At the same time, Falconetti firmly intends to eliminate Rudy, Wesley and all the friends of the Jordache family and this time it will not be enough to ignore it to escape him.

CAST SIMILARITIES AND CHANGES: Gregg Henry, as Wesley Jordache, the son of slain Tom Jorache (Nick Nolte) replaced Nick Nolte's character-type, being content with having nothing but still trying to survive while Bill Bixby and Susan Blakely's son Billy, played by James Carroll Jordan, the son-in-law of Peter Strauss's Rudy Jordache, is desperately trying to become rich, like Rudy did in the original (but without much success). 

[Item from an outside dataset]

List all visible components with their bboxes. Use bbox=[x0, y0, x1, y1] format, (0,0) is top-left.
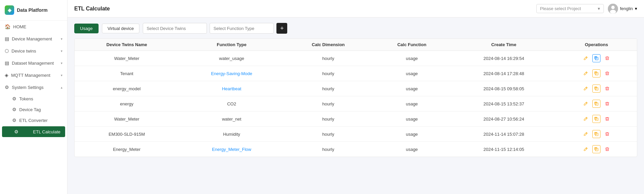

William Smith as the infamous Anthony Falconetti, who appeared in the last four episodes of the original miniseries' 12 total, is not only one of two (including corporate tycoon Peter Haskell) primary antagonists, but is one of the main characters this time. 

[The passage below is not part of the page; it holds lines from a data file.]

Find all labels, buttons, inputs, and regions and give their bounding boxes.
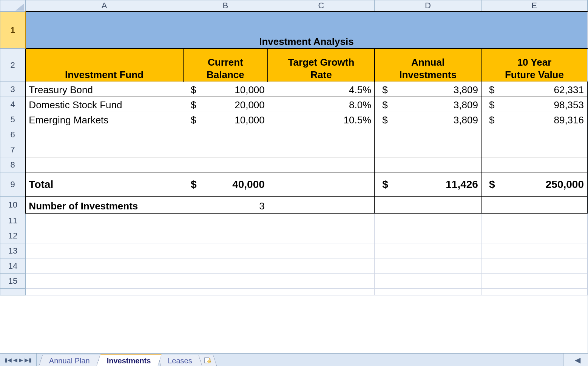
header-annual[interactable]: AnnualInvestments	[375, 49, 482, 82]
row-header-2[interactable]: 2	[0, 49, 26, 82]
row-6[interactable]: 6	[0, 127, 588, 142]
cell-B8[interactable]	[183, 157, 268, 172]
cell-C9[interactable]	[268, 172, 374, 197]
cell-A12[interactable]	[25, 228, 183, 243]
cell-B4[interactable]: $20,000	[183, 97, 268, 112]
cell-B10[interactable]: 3	[183, 197, 268, 213]
column-header-row[interactable]: A B C D E	[0, 0, 588, 12]
grid-area[interactable]: A B C D E 1 Investment Analysis 2 Invest…	[0, 0, 588, 353]
row-5[interactable]: 5 Emerging Markets $10,000 10.5% $3,809 …	[0, 112, 588, 127]
cell-D4[interactable]: $3,809	[375, 97, 482, 112]
select-all-triangle[interactable]	[0, 0, 26, 12]
cell-A14[interactable]	[25, 258, 183, 274]
cell-E9[interactable]: $250,000	[481, 172, 587, 197]
cell-E14[interactable]	[481, 258, 587, 274]
cell-B9[interactable]: $40,000	[183, 172, 268, 197]
cell-B11[interactable]	[183, 213, 268, 228]
cell-E7[interactable]	[481, 142, 587, 157]
cell-E4[interactable]: $98,353	[481, 97, 587, 112]
cell-A9[interactable]: Total	[25, 172, 183, 197]
cell-E8[interactable]	[481, 157, 587, 172]
cell-E6[interactable]	[481, 127, 587, 142]
header-future[interactable]: 10 YearFuture Value	[481, 49, 587, 82]
row-header-10[interactable]: 10	[0, 197, 26, 213]
cell-A15[interactable]	[25, 274, 183, 289]
cell-D10[interactable]	[375, 197, 482, 213]
cell-C12[interactable]	[268, 228, 374, 243]
cell-D3[interactable]: $3,809	[375, 82, 482, 97]
cell-A5[interactable]: Emerging Markets	[25, 112, 183, 127]
row-10[interactable]: 10 Number of Investments 3	[0, 197, 588, 213]
row-header-1[interactable]: 1	[0, 12, 26, 49]
cell-A8[interactable]	[25, 157, 183, 172]
cell-A13[interactable]	[25, 243, 183, 258]
cell-E11[interactable]	[481, 213, 587, 228]
cell-D5[interactable]: $3,809	[375, 112, 482, 127]
cell-A4[interactable]: Domestic Stock Fund	[25, 97, 183, 112]
worksheet-grid[interactable]: A B C D E 1 Investment Analysis 2 Invest…	[0, 0, 588, 295]
header-balance[interactable]: CurrentBalance	[183, 49, 268, 82]
cell-E12[interactable]	[481, 228, 587, 243]
prev-sheet-icon[interactable]: ◀	[13, 357, 17, 363]
cell-C10[interactable]	[268, 197, 374, 213]
row-13[interactable]: 13	[0, 243, 588, 258]
row-header-8[interactable]: 8	[0, 157, 26, 172]
cell-D15[interactable]	[375, 274, 482, 289]
cell-B5[interactable]: $10,000	[183, 112, 268, 127]
row-2[interactable]: 2 Investment Fund CurrentBalance Target …	[0, 49, 588, 82]
cell-A6[interactable]	[25, 127, 183, 142]
first-sheet-icon[interactable]: ▮◀	[5, 357, 12, 363]
cell-C5[interactable]: 10.5%	[268, 112, 374, 127]
row-4[interactable]: 4 Domestic Stock Fund $20,000 8.0% $3,80…	[0, 97, 588, 112]
cell-A3[interactable]: Treasury Bond	[25, 82, 183, 97]
row-header-11[interactable]: 11	[0, 213, 26, 228]
cell-D14[interactable]	[375, 258, 482, 274]
row-3[interactable]: 3 Treasury Bond $10,000 4.5% $3,809 $62,…	[0, 82, 588, 97]
row-header-13[interactable]: 13	[0, 243, 26, 258]
cell-E10[interactable]	[481, 197, 587, 213]
new-sheet-button[interactable]	[198, 355, 217, 366]
cell-D13[interactable]	[375, 243, 482, 258]
cell-E16[interactable]	[481, 289, 587, 295]
row-header-16[interactable]	[0, 289, 26, 295]
cell-C13[interactable]	[268, 243, 374, 258]
cell-C8[interactable]	[268, 157, 374, 172]
row-8[interactable]: 8	[0, 157, 588, 172]
cell-E5[interactable]: $89,316	[481, 112, 587, 127]
row-11[interactable]: 11	[0, 213, 588, 228]
tab-annual-plan[interactable]: Annual Plan	[39, 355, 100, 366]
row-15[interactable]: 15	[0, 274, 588, 289]
row-1[interactable]: 1 Investment Analysis	[0, 12, 588, 49]
cell-A10[interactable]: Number of Investments	[25, 197, 183, 213]
cell-C16[interactable]	[268, 289, 374, 295]
row-header-5[interactable]: 5	[0, 112, 26, 127]
cell-B14[interactable]	[183, 258, 268, 274]
cell-D7[interactable]	[375, 142, 482, 157]
cell-B6[interactable]	[183, 127, 268, 142]
cell-A7[interactable]	[25, 142, 183, 157]
last-sheet-icon[interactable]: ▶▮	[25, 357, 32, 363]
row-header-4[interactable]: 4	[0, 97, 26, 112]
row-header-9[interactable]: 9	[0, 172, 26, 197]
cell-B13[interactable]	[183, 243, 268, 258]
cell-B7[interactable]	[183, 142, 268, 157]
col-header-A[interactable]: A	[25, 0, 183, 12]
cell-B16[interactable]	[183, 289, 268, 295]
row-9[interactable]: 9 Total $40,000 $11,426 $250,000	[0, 172, 588, 197]
row-header-14[interactable]: 14	[0, 258, 26, 274]
cell-D9[interactable]: $11,426	[375, 172, 482, 197]
cell-D16[interactable]	[375, 289, 482, 295]
cell-A11[interactable]	[25, 213, 183, 228]
cell-C4[interactable]: 8.0%	[268, 97, 374, 112]
row-16-partial[interactable]	[0, 289, 588, 295]
cell-B3[interactable]: $10,000	[183, 82, 268, 97]
row-14[interactable]: 14	[0, 258, 588, 274]
cell-D12[interactable]	[375, 228, 482, 243]
scroll-left-icon[interactable]: ◀	[567, 354, 588, 366]
cell-C7[interactable]	[268, 142, 374, 157]
cell-C14[interactable]	[268, 258, 374, 274]
next-sheet-icon[interactable]: ▶	[19, 357, 23, 363]
col-header-E[interactable]: E	[481, 0, 587, 12]
header-rate[interactable]: Target GrowthRate	[268, 49, 374, 82]
cell-D11[interactable]	[375, 213, 482, 228]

Susan Blakely, the ingenue in the original series, dies early in this sequel, and her leading lady role is shared by Wesley's working class girlfriend Romana, played by Penny Peyser, and Cassie Yates as Annie Adams, a Janis Joplin type up-and-coming singer who Billy is involved with (while he's also secretly involved with Ramona). 

Meanwhile Peter Strauss's Rudy has two love interests: assertive, progressive lawyer Maggie Porter, played by Susan Sullivan (whose underage daughter Jenny Beck becomes involved with Wesley), and, returning from the original, Nick Nolte's widow Kate, played by Kay Lenz. 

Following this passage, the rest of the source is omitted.